As we cruised the enormity of the lake became evident in front of us. I remember hoping this invite wasn’t a front to steal our van or something, but I knew that I was just being semi-paranoid. These people were friendly, a world apart from us, but friendly. They offered us beers and snacks aplenty and talked to us about the ostensible differences between the atlantic nations, I and them called home. My obvious lack of patriotism determined that I was bound to listen for the next hour or two. I occasionally chimed in a yeah or something now and then agreeing to fairly decadent and obscene statements about travelling and paying for a little Mexicans to get drinks while on holiday to Cancun.
At the bow sat a bucket hatted gentleman. His skin deep with cracks and signs of sun exposure. Smoking away on a cigarette he looked out into the distance where the glassy surfaces of the lake met the treeline and said, it’ll be sad to trade this for Arizona soon. Will, his name, originally from upstate New York had made the pilgrimage annually to Arizona, where he wintered. Like a migrating bird he mentioned moving about like it was part of his life. Rather than something he adopted. All of us van lifers felt like that. The gulf in personal attributes, social and financial outlooks, between me and these people were totally negated by the fact that we all wanted to be free to travel.
As the sun progressed its downward journey into the horizon we stopped at the opposite end of the lake. Everyone bar my partner and I were lubricated, having drank a good few beers. The lack of an onboard toilet became evident quickly. Golden hour was just about to start manifesting itself upon this patch of land they called Nebraska. It could have been anywhere and it would have been beautiful. They kept calling it god’s country. you can see both the sunrise and sunset unimpeded here was a phrase that was repeated several times on this boat trip. I was certain that, if god did exist, he’d likely make somewhere else his country.
Fifteen hundred miles west and the sky and sea blended into one. Skies were gloomy and grey and lacked a distinct warmth that I had anticipated. Maybe it had all gone to the dogs.
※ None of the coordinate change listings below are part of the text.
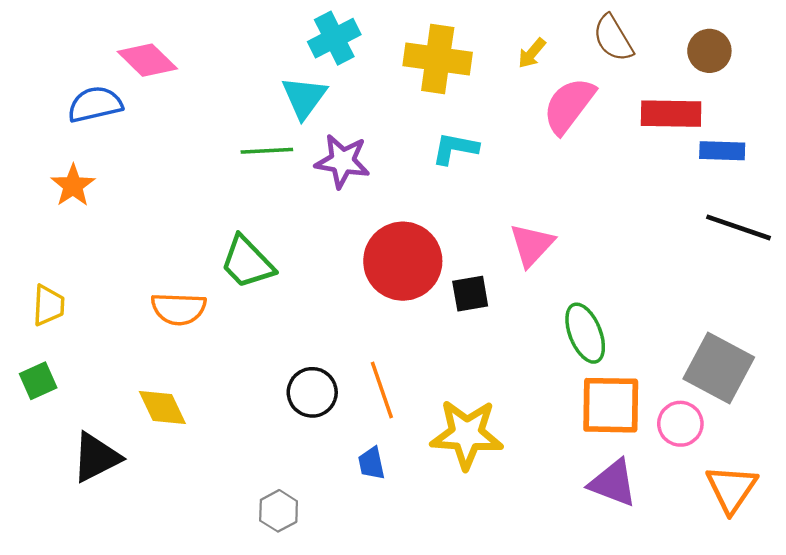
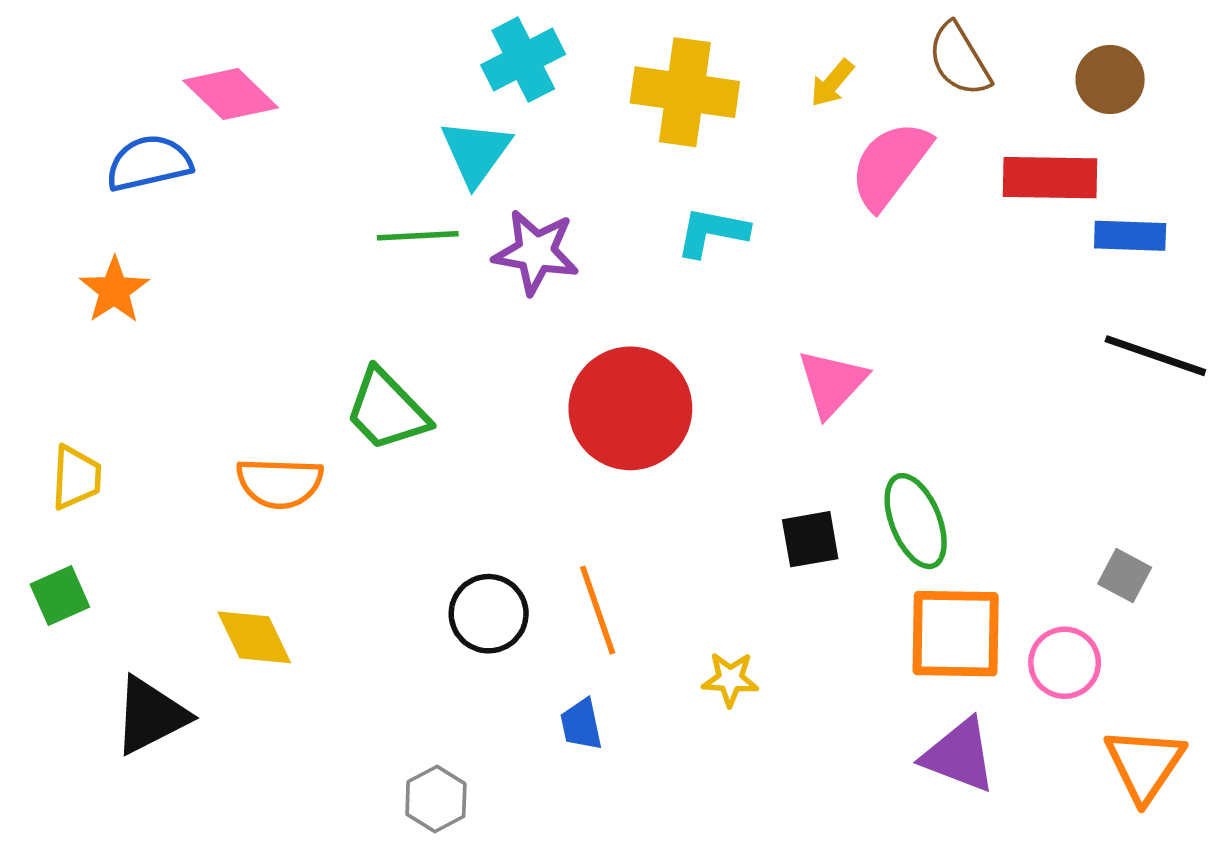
black square: (470, 294) -> (810, 539), moved
gray square: (719, 368) -> (1125, 576), size x0.5
yellow star: (467, 434) -> (730, 679), size x0.5

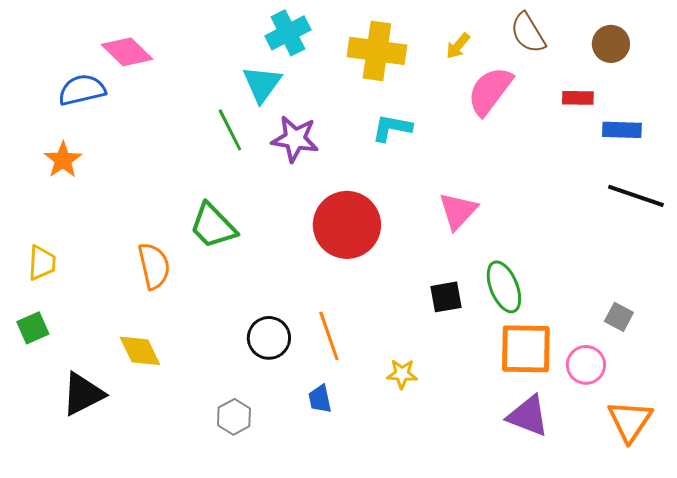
red rectangle: (1050, 178) -> (578, 98), size x0.6
green line: (418, 236) -> (230, 130), turned 66
orange semicircle: (280, 483) -> (154, 266), turned -105
gray hexagon: (436, 799) -> (234, 417), moved

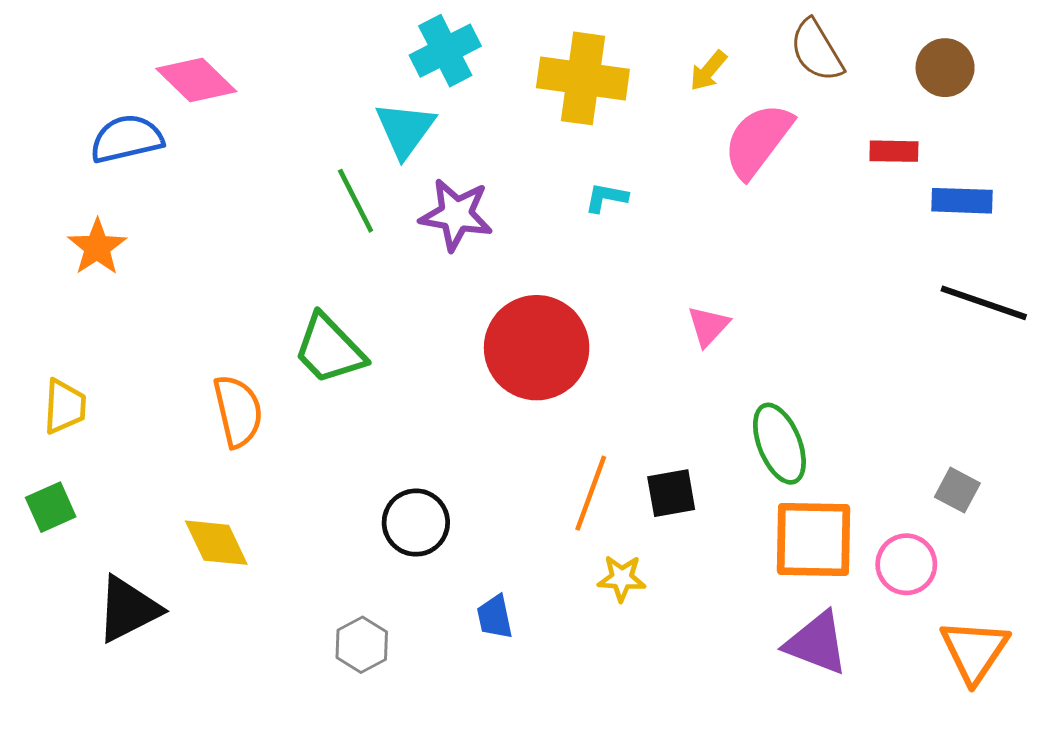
cyan L-shape: (392, 128) -> (606, 198), size x0.7
pink triangle: (458, 211) -> (708, 326), size x0.7
black square: (446, 297) -> (671, 493), moved
orange line: (329, 336) -> (591, 493), moved, turned 39

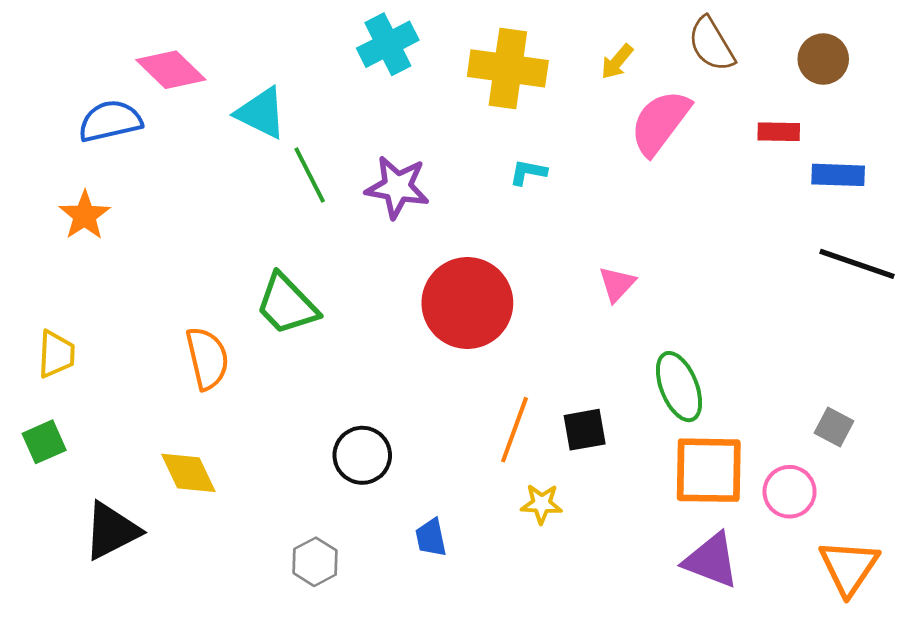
cyan triangle: (405, 130) -> (261, 113), moved, turned -40

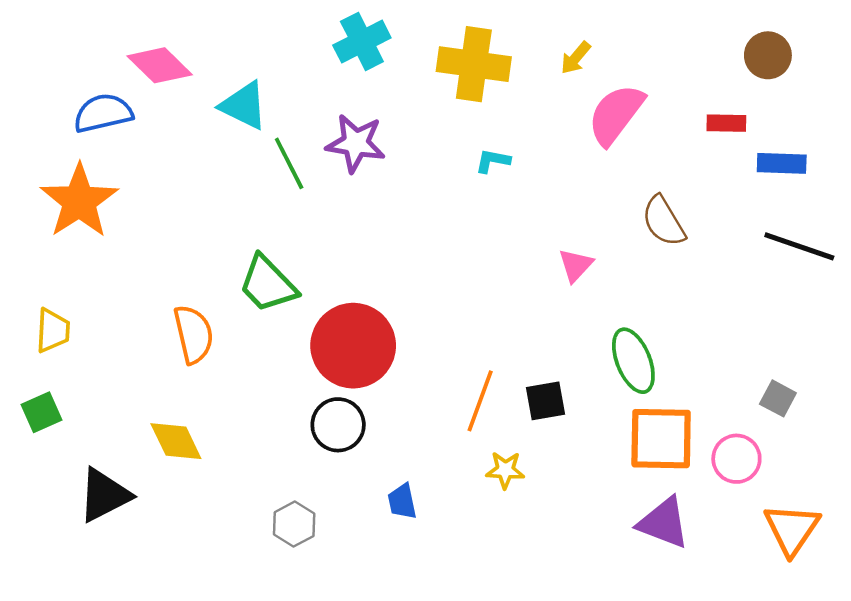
brown semicircle: (711, 44) -> (664, 221), moved
purple star: (397, 187) -> (356, 143), moved
orange star: (85, 215) -> (79, 201), size x1.6
red circle: (467, 303) -> (353, 346), moved

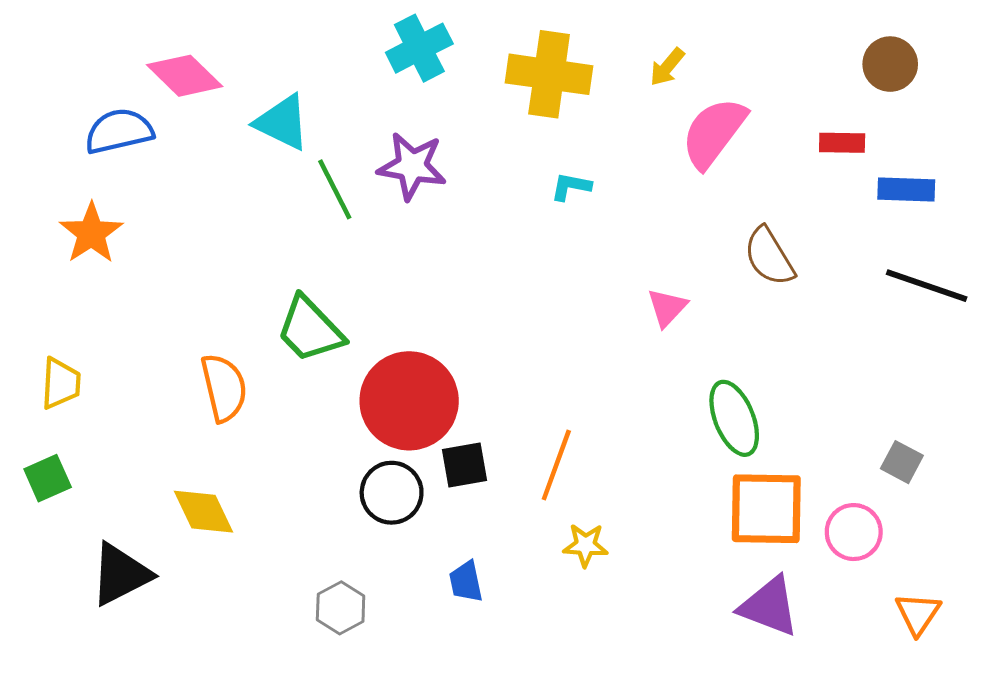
orange star: (79, 201) -> (91, 233), size x0.7
black square: (545, 401) -> (464, 465), moved
orange triangle: (792, 529) -> (918, 614), size x0.7

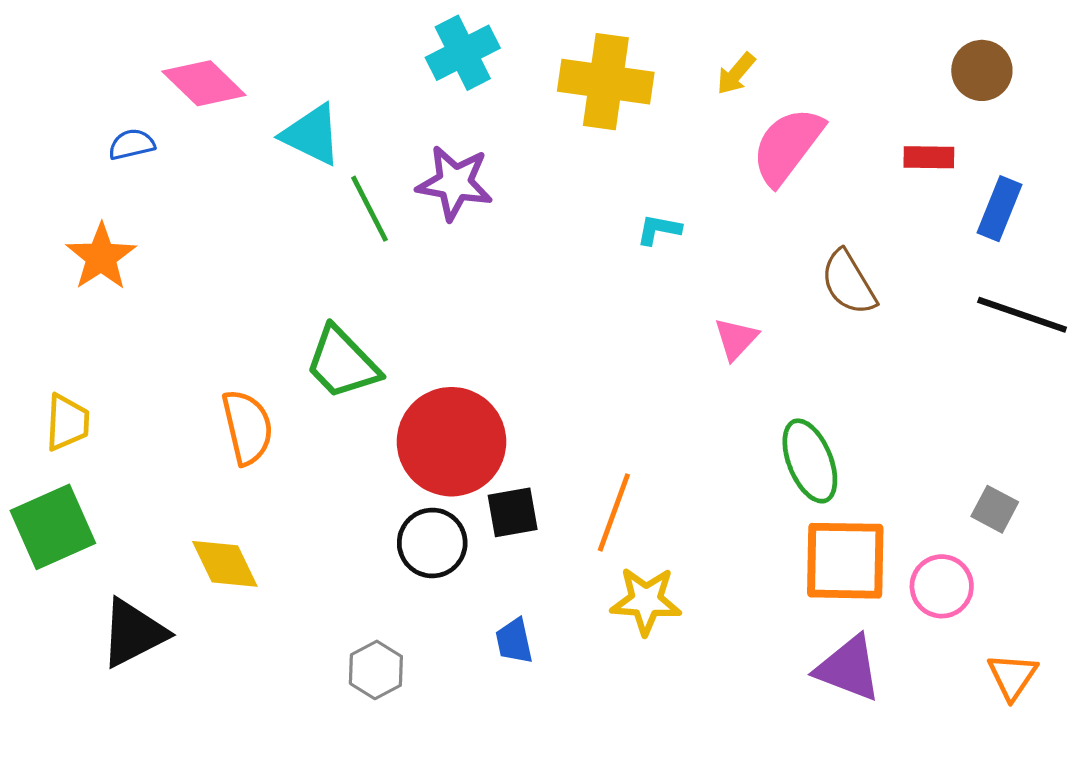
blue semicircle: (119, 131) -> (132, 144), size x0.6
cyan L-shape: (571, 187) -> (659, 230), moved
blue rectangle: (906, 189) -> (1000, 209), turned -70
green square: (48, 478) -> (53, 527), size x1.6
yellow star: (585, 545) -> (646, 601), size x1.4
The scorch had died off though which was a relief and there seemed to be some respite from the incendiary opinions. But the persistence of older vandwellers was ostensible. Especially in regard to finding a free place to rest their heads.
A guy we met just outside of Ventura, offered us a free straight swap for our van for his 50ft bus. There seemed to be a distinctive lack of understanding that dwelling in a van had always meant living minimally. Parking such a huge vehicle, for free, in California, was tough. I have never done it but finding somewhere safe and quiet to park without pissing of the locals was tough in a small builders van like ours.
It was nice to be anonymous again. Driving into such a populous state after having spent so much time in sparsely populated areas was refreshing - bar the obvious horrendous traffic. I had never enjoyed spending time in super populated areas but the key to an interesting life was change and variety. I still hadn’t seen any evidence of California going to the dogs. To me it seemed rather welcoming. It was warm, there were waves and as a long estranged Brit it wasn’t pouring with rain. How much worse could it get?
Living in a van exposes you to all walks of life. Some that wanted to spend much less and live cheaply, some that didn’t want to work, some that worked and saved all their cash and some I felt like had no aim whatsoever and just cruised around finding cool spots. I always thought people lived in vans because they were priced out of the housing market but in my experience I am not sure how true that is. In general it seems that people prefered living this way because it allows them freedom from spending excessive time to pay for the things you don’t need.
I also learnt to not listen to people with opinions on places they had spent little time in. Going there and forming your own opinions was still the most surefire way of finding out and galvanising your own thoughts and opinions. While I haven’t been invited onto boats or been fed meatballs my time in California so has been fun and welcoming.
Thanks for following along as usual.